Face à l’arrogance, au cynisme et à la politique de double  standard – deux poids, deux mesures – qui caractérisent de plus en plus ouvertement l’attitude des Etats occidentaux et des institutions internationales soumises à leur diktat, la tentation est grande dans les pays arabes, et dans tous les Suds, de rejeter, avec l’eau du bain du grand mensonge occidental, le bébé de la démocratie, de la laïcité, du droit international et des droits humains dont se réclament hypocritement les politiques officielles et les médias hégémoniques aux Etats-Unis et en Europe.

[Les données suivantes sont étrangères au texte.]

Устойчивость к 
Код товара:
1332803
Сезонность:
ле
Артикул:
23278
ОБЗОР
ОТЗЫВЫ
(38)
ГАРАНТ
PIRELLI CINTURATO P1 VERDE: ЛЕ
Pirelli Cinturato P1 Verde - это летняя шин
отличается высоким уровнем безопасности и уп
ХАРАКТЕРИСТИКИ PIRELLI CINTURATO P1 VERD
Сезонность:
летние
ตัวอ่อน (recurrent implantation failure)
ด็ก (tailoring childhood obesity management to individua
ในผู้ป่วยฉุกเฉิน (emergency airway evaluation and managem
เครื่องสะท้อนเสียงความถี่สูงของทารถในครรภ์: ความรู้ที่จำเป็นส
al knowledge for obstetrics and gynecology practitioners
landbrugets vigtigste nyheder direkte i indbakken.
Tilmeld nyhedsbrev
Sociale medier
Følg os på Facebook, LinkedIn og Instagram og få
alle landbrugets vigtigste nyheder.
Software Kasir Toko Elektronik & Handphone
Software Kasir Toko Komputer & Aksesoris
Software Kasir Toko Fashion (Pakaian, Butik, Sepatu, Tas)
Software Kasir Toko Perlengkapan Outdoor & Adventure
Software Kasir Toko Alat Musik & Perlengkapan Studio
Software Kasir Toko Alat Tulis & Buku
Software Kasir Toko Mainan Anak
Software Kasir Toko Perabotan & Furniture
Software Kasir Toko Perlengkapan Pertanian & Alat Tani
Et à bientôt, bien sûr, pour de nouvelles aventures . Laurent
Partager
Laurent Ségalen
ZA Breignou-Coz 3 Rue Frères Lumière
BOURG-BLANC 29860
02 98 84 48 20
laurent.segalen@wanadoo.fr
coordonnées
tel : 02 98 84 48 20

Heureusement que, dans ces pays, et même en Israël, des journalistes et des médias courageux ont résisté aux vents de la xénophobie et au discours dominant, des manifestations de jeunes et de forces sociales et politiques internationalistes, et des voix réellement universalistes, se sont élevées pour crier leur rejet du cynisme des dirigeants de leurs Etats, leur soutien à la population de Gaza et au peuple palestinien, dénonçant l’hypocrisie des décisions de la CIJ ménageant la chèvre et le chou, les lois xénophobes contre les migrations du Sud, au nom de l’universalité des droits humains et des normes du droit international.

Ces voix courageuses contribuent à revigorer l’espoir d’un monde rejetant le suprématisme blanc et les replis identitaires au Nord comme au Sud; un monde arraché aux griffes du néolibéralisme et de la révolution conservatrice. Des voix des Suds – du Moyen Orient, de l’ Asie, de l’Afrique, de l’Amérique du Sud et des mondes de l’islam – ne réclament pas autre chose en affirmant que la vie, la dignité et les droits d’un être humain, quel qu’il soit et où qu’il soit, valent la vie, la dignité et les droits de tout autre être humain, quel qu’il soit et où qu’il soit.

La démarche de l’Afrique du Sud qui a connu les horreurs du colonialisme et de l’apartheid, et dont la président a précisé que son pays ne peut se taire devant ces mêmes horreurs lorsqu’elles sont infligées à d’autres peuples, montre la voie à celles et ceux qui, au Sud comme au Nord, à l’Est comme à l’Ouest, rêvent d’un monde fondé réellement sur l’universalité de l’humain et de ses droits.

* Professeur honoraire de l’Université Lyon2, président du Haut-Conseil de Timbuktu Institute.

** African Center for Peace Studies. United Nations Relief and Works Agency for Palestine Refugees in the Near East – Office de secours et de travaux des Nations unies pour les réfugiés de Palestine dans le Proche-Orient  pour l’aide aux réfugiés palestiniens dans la bande de Gaza, en Cisjordanie, en Jordanie, au Liban et en Syrie, datant de décembre 1949.